Task data:
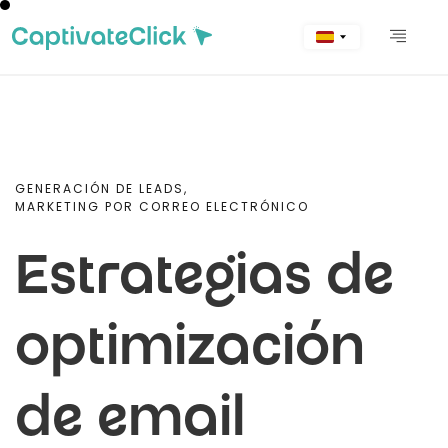
GENERACIÓN DE LEADS,
MARKETING POR CORREO ELECTRÓNICO
Estrategias de
optimización
de email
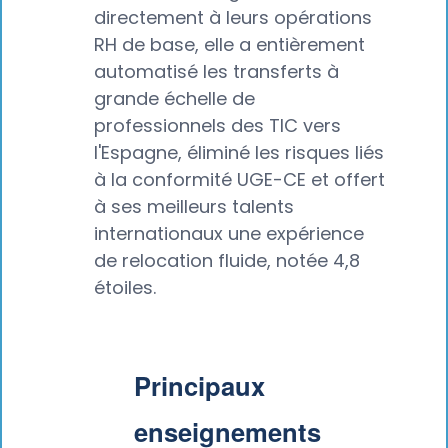
directement à leurs opérations
RH de base, elle a entièrement
automatisé les transferts à
grande échelle de
professionnels des TIC vers
l'Espagne, éliminé les risques liés
à la conformité UGE-CE et offert
à ses meilleurs talents
internationaux une expérience
de relocation fluide, notée 4,8
étoiles.
Principaux
enseignements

Activity:
Please set down, with no changes, the line that contains "automatisé les transferts à" and all the lines after it until the entries end; write nothing besides them.

Exercise answer:
automatisé les transferts à
grande échelle de
professionnels des TIC vers
l'Espagne, éliminé les risques liés
à la conformité UGE-CE et offert
à ses meilleurs talents
internationaux une expérience
de relocation fluide, notée 4,8
étoiles.
Principaux
enseignements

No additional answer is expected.